World Diabetes Day, on November 14 every year, has grown from humble beginnings to become a globally-celebrated event to increase awareness about diabetes. It’s an important event with over 850,000 people in England now living with undiagnosed diabetes. There are a further 7 million people who may be at high risk of getting it too.
Diabetes is a long term condition that affects the body’s ability to process sugar. It is a serious condition that needs to be diagnosed early to avoid complications. These include Heart Disease, Amputations, Stroke, Blindness and Kidney Disease. With early diagnosis and careful management, people with diabetes can continue to lead healthy and active lives. There are famous athletes living with diabetes, such as Olympic legend Sir Steve Redgrave.
Do you know whether you are at higher risk of developing Type 2 diabetes? If you know you are at higher risk you can do something about it to ensure your risk doesn’t increase any further.

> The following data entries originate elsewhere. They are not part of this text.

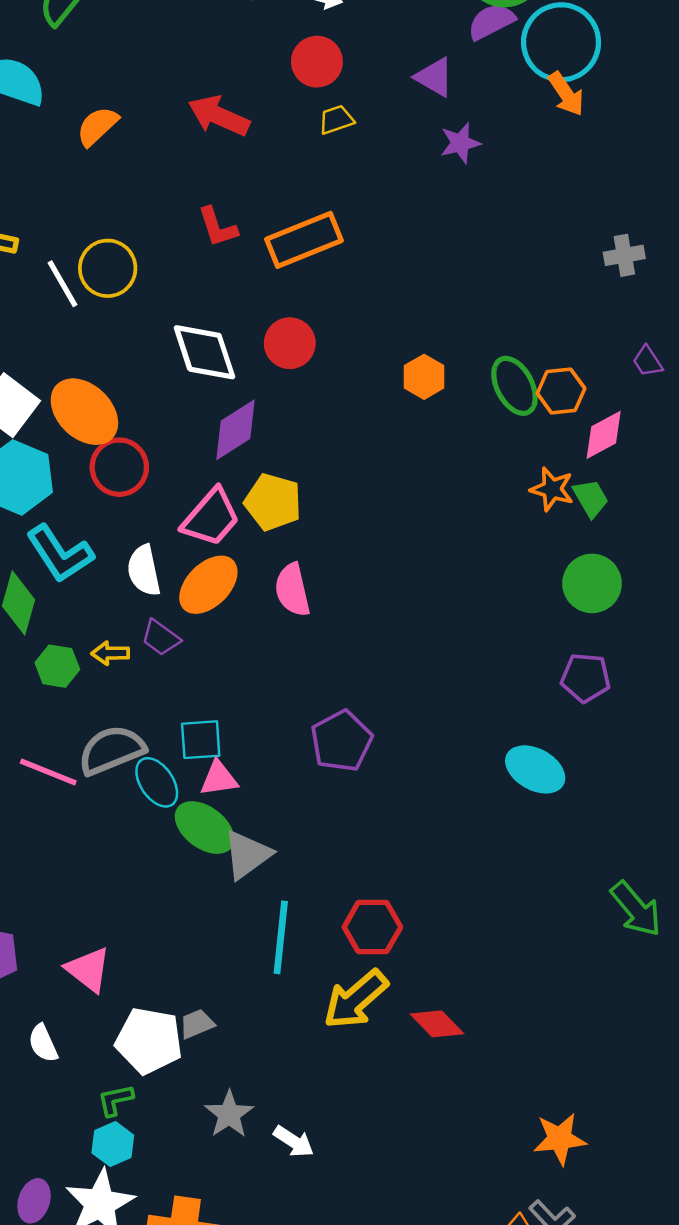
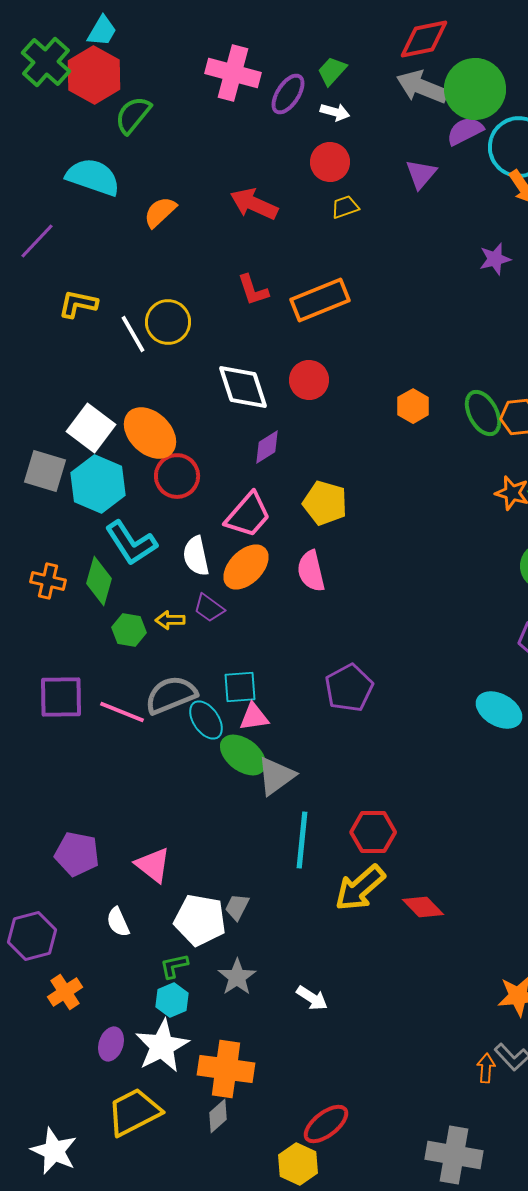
purple triangle: (434, 77) -> (421, 174), turned 40
purple star: (460, 143) -> (495, 259), moved
purple diamond: (236, 430) -> (267, 447), size x0.7
yellow pentagon: (273, 502) -> (325, 503), moved
gray trapezoid: (197, 1024) -> (237, 907), turned -40
gray star: (229, 1114) -> (237, 977), moved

A number of factors are taken into consideration. Many are things we cannot control but some, such as healthy lifestyle, maintaining a healthy weight and being more active, can make a real difference. The risk factors include:
* Being over 40 or over 25 if you’re Asian or black.
* Having a close family member (parent, brother or sister) who has type 2 diabetes.

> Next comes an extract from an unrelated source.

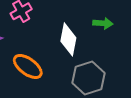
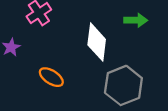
orange ellipse: (28, 66) -> (51, 77), size x0.7

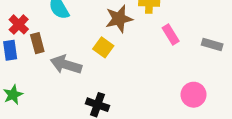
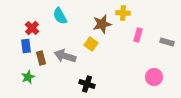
pink rectangle: (171, 34) -> (138, 35), turned 48
brown rectangle: (37, 43) -> (41, 58), moved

* Being south Asian or African-Caribbean. These ethnic groups are five times more likely to get type 2 diabetes.
* Being overweight or obese, or having increased fat around your waist
* Having polycystic ovary syndrome, especially if you’re also overweight.
* Having had gestational diabetes during pregnancy
* Having impaired fasting glycaemia or impaired glucose tolerance.

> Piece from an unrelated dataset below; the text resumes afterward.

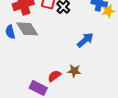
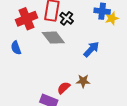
gray diamond: (27, 29) -> (53, 38), moved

If any of these risk factors apply to you, you should maintain a healthy weight to ensure that your risk of diabetes doesn’t increase further.
The symptoms of type 2 diabetes can develop gradually – that is why many people learn to live with the condition without being concerned. They may also put off going to their GP because they are worried about getting a diagnosis or that the condition might affect their work.
So, if you are passing urine more often than usual (especially at night), have increased thirst, are suffering from extreme tiredness, have unexplained weight loss, have genital itching or regular episodes of thrush, or have experienced slow healing of cuts and wounds, it is worth consulting your GP to get checked out.